This angsty, strongly autobiographical, highly original novel infused with poetic language centers around Cyrus Shams, an Iranian young man who loses his mother in a plane crash caused by the firing of a missile from a U.S. naval carrier (a real life event). Cyrus subsequently grows up in America, as his father takes a job to escape Iran by working at a chicken farm in the Midwest.
Cyrus emerges in his 20’s resentful, alienated, and obsessed with martyrs. He’s a poet, a barely recovered addict, and alienated from his father. He makes money by pretending to be a dying patient in a hospital to help train new doctors, and relishes tormenting and judging them. His martyr obsession echoes his own depression and suicidal thoughts, and spiraling thoughts about death. Cyrus obsesses about what elevates a person’s suffering into an event of historic proportions.
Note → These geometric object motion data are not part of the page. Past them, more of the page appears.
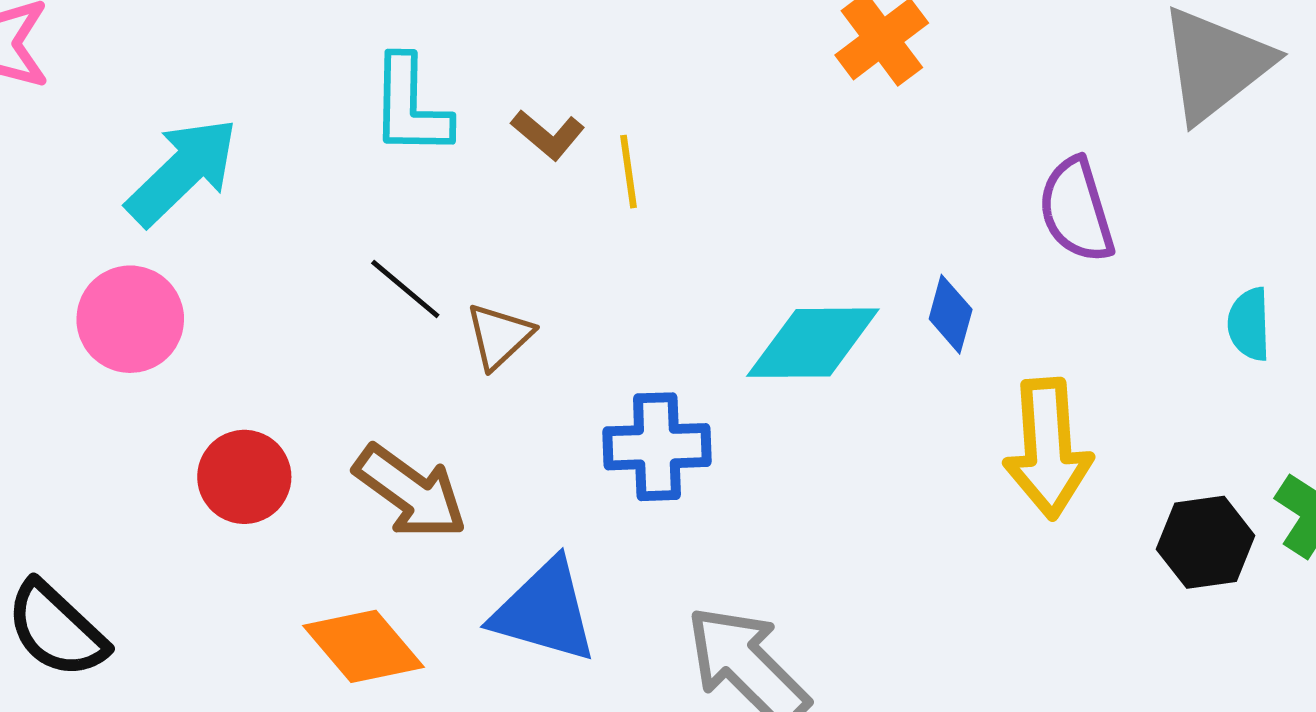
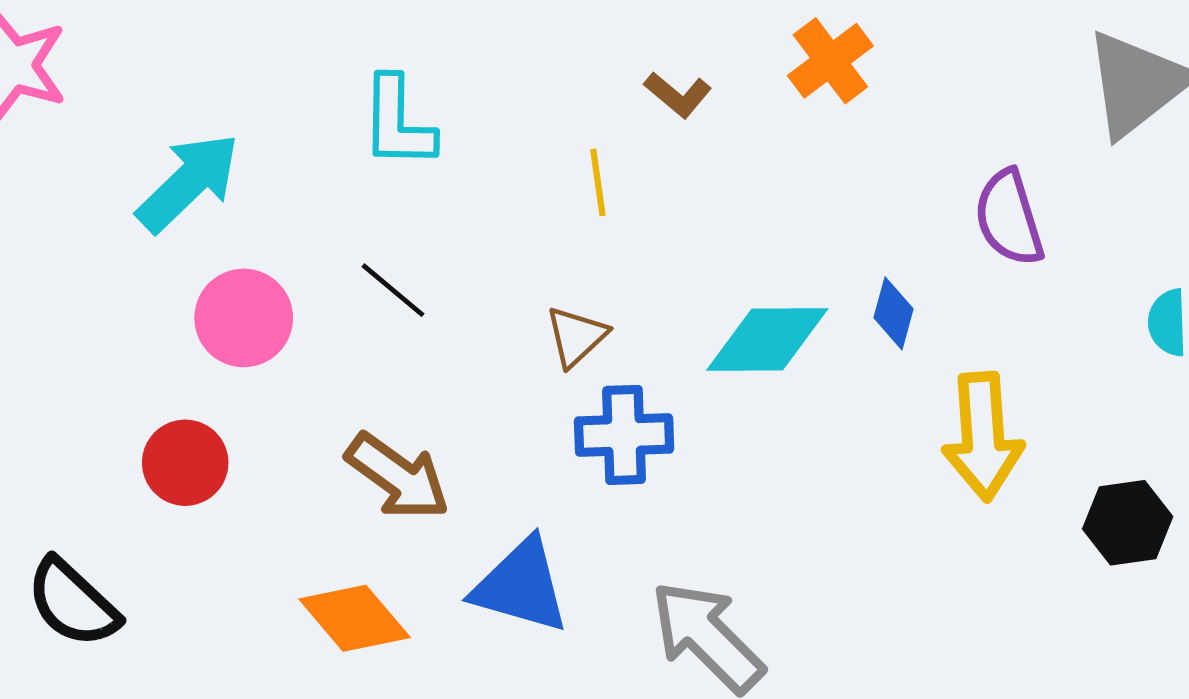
brown L-shape: (548, 135) -> (678, 95), moved
pink circle: (130, 319) -> (244, 318), moved
brown triangle: (499, 336) -> (576, 336), moved
red circle: (244, 477) -> (185, 463), moved

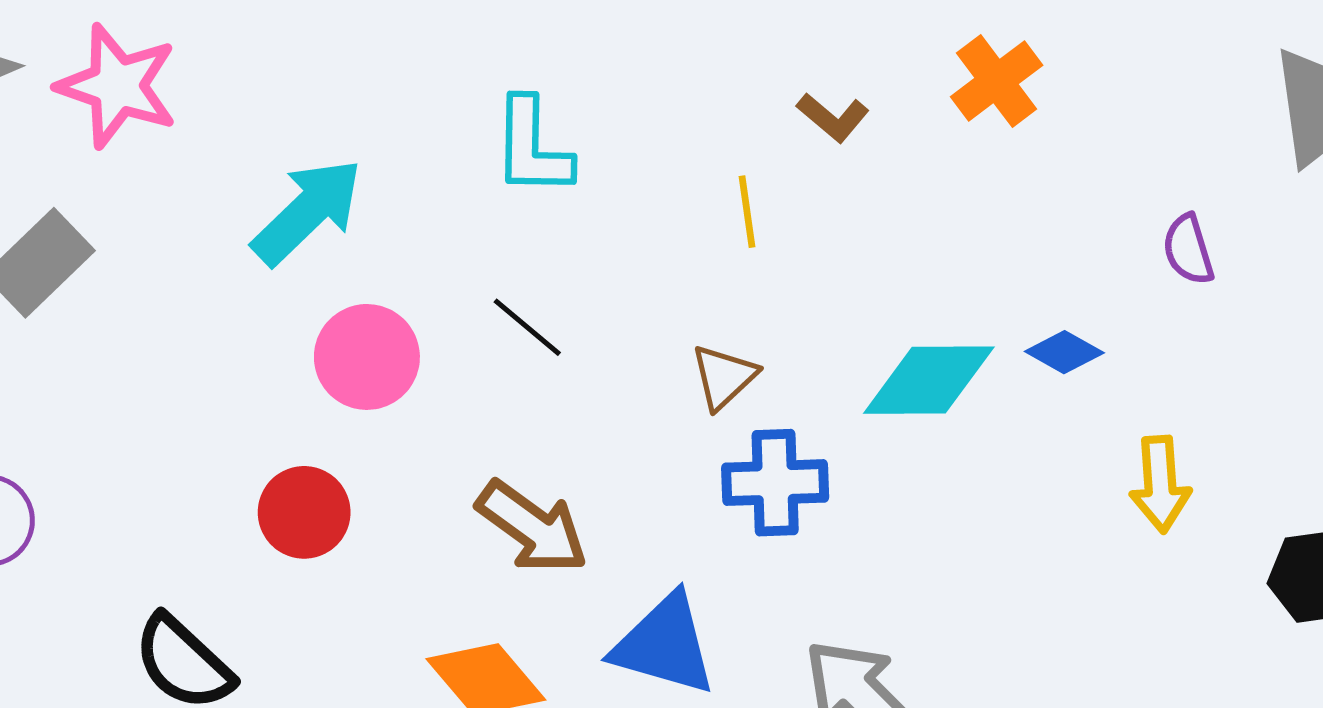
purple semicircle: (1009, 218) -> (1188, 250), size x0.7
blue diamond: (894, 313) -> (1064, 352), turned -76
yellow arrow: (983, 437) -> (1160, 484), size x0.7

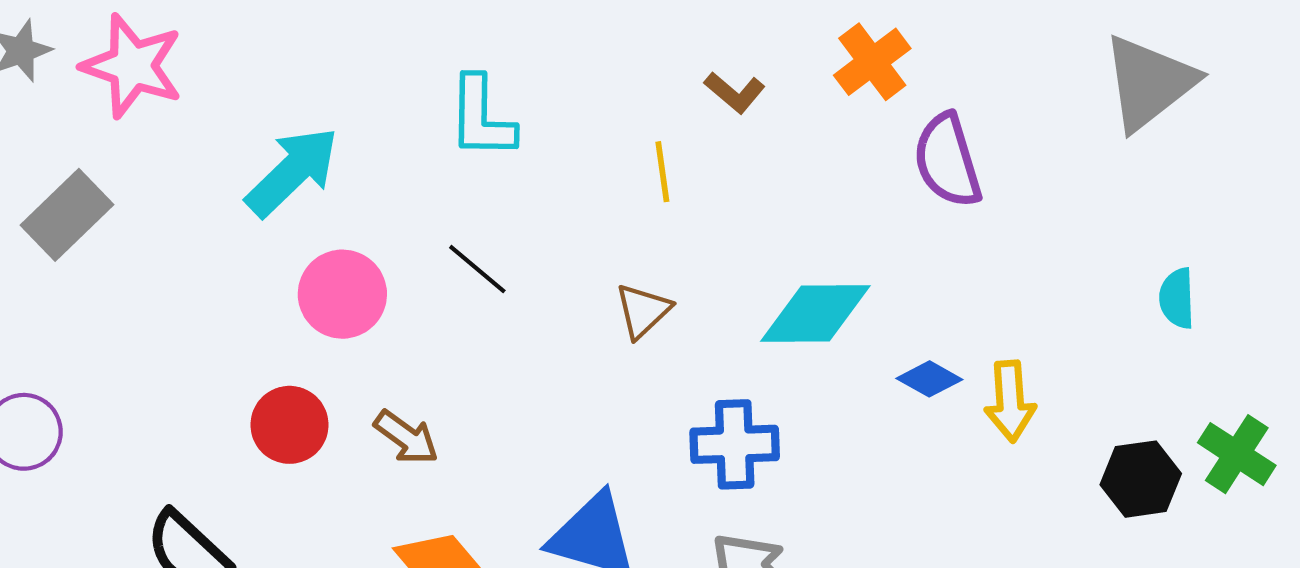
purple semicircle: (1188, 250) -> (947, 161), moved, size x1.6
blue diamond: (1064, 352) -> (929, 379), moved
blue cross: (775, 483) -> (735, 444), moved
brown arrow: (532, 527) -> (406, 437), moved, size x0.7

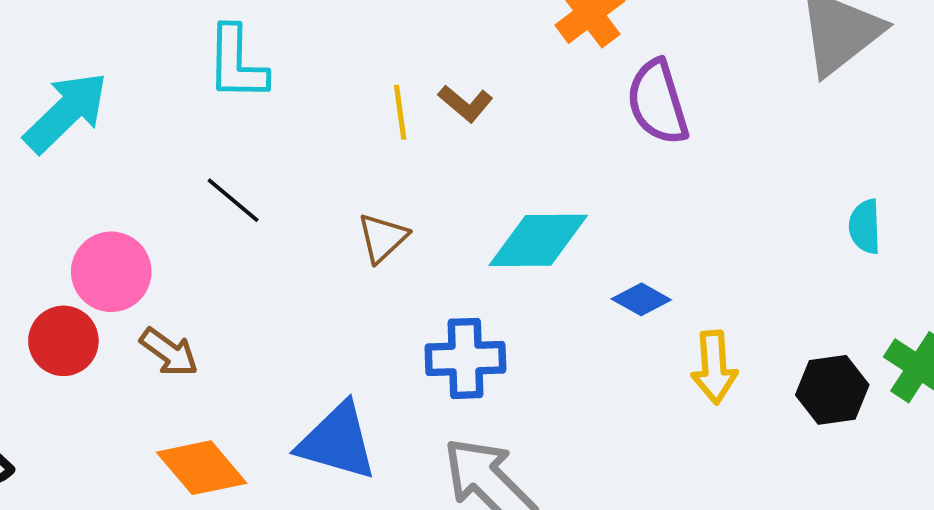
brown L-shape: (735, 92) -> (465, 103), moved
pink circle: (342, 294) -> (111, 272), moved
yellow arrow: (1010, 401) -> (714, 367), moved

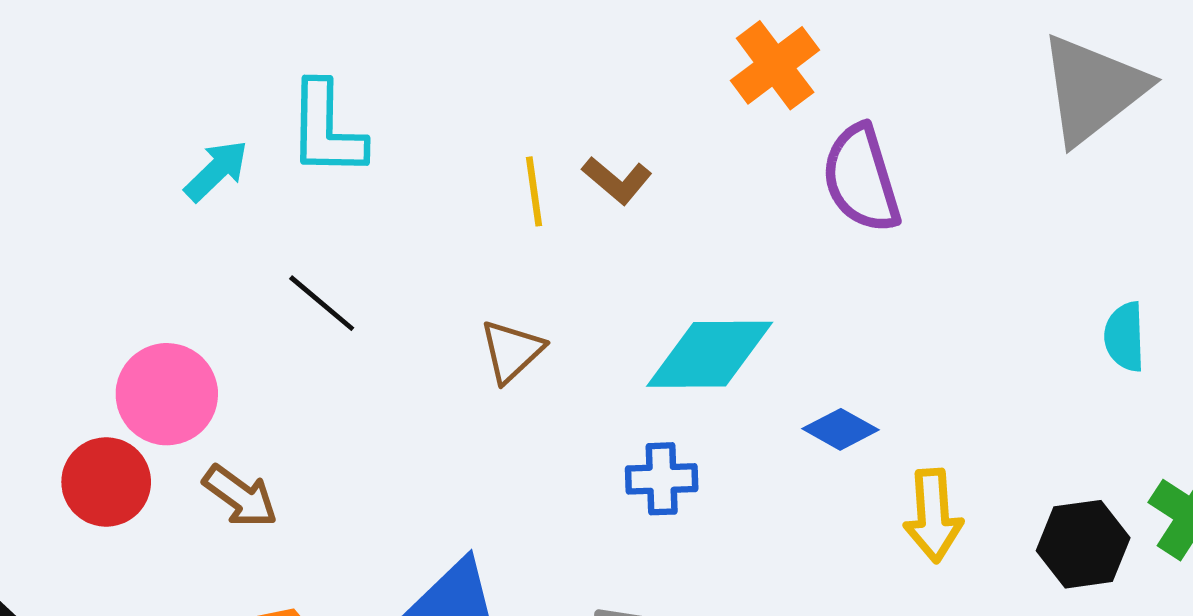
cyan arrow: (66, 112) -> (216, 171), moved, size x0.6
blue cross: (465, 358) -> (662, 479), moved, size x0.7

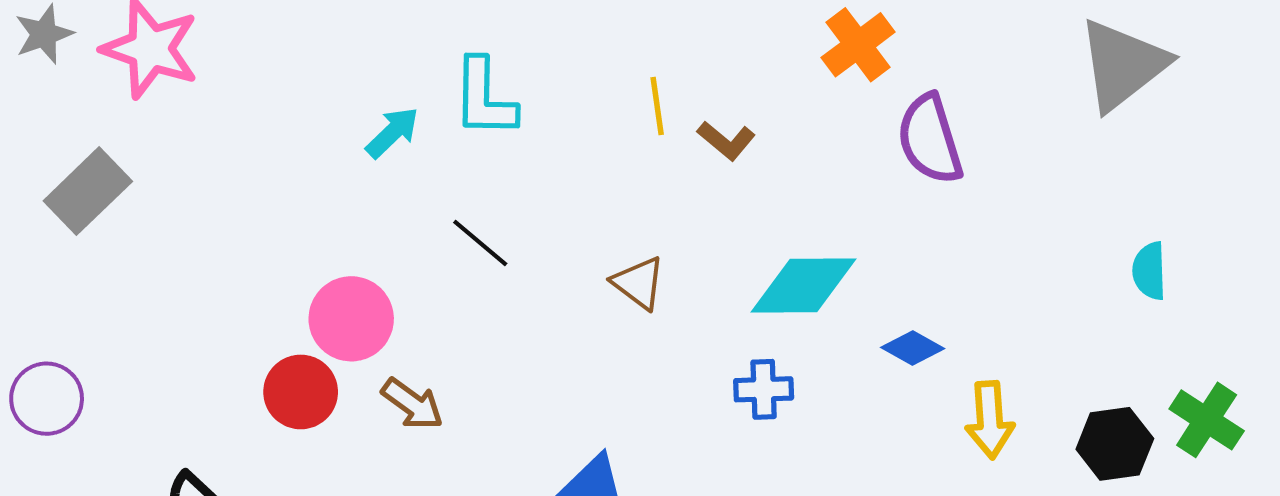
yellow line: (534, 191) -> (657, 106), moved
brown triangle: (512, 351) -> (639, 283), turned -40

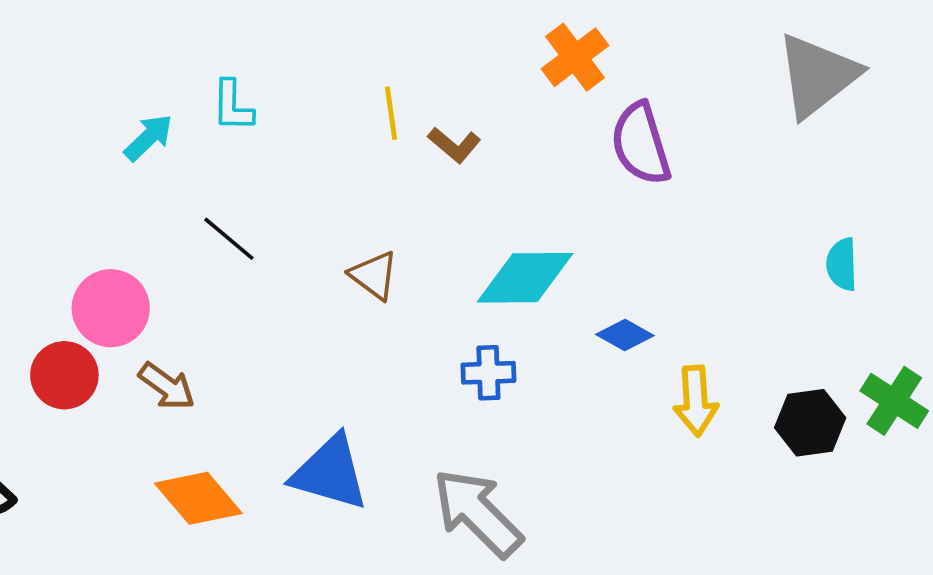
cyan L-shape: (484, 98) -> (233, 106), size x0.7

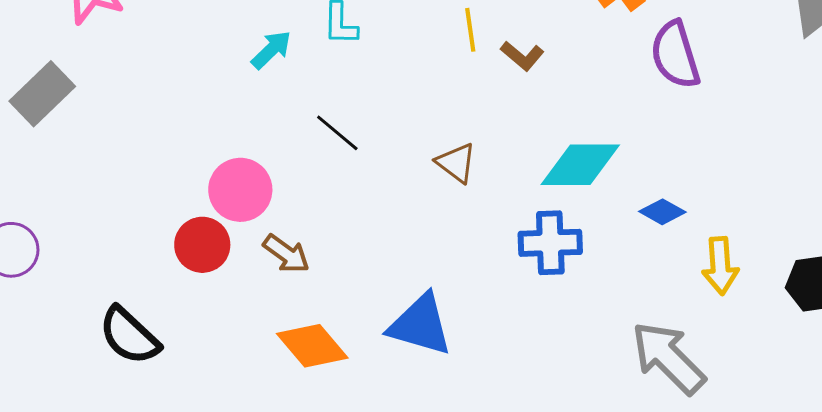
blue cross: (488, 373) -> (550, 243), size x1.4
gray arrow: (477, 513) -> (668, 358), moved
As part of his quest, Cyrus travels to New York to meets an Iranian artist who as part of her last show has inhabited a Brooklyn museum, talking with visitors about dying.
Having lost both my parents in a Pan Am plane crash in my teens, I could relate to Cyrus’ existential crises, as he tries to imbue both his Mom’s life with meaning, as well as wrestle with his orphanhood. Like Cyrus, my parents decided to leave my brother and I at home, though they had thought of taking us with them to visit relatives in New Zealand. The profound scars of loss and the quest for higher meaning reverberate for Cyrus throughout his adulthood without easy answers.
Thanks to Knopf, Pantheon, Vintage and Anchor and NetGalley for an advanced reader’s copy.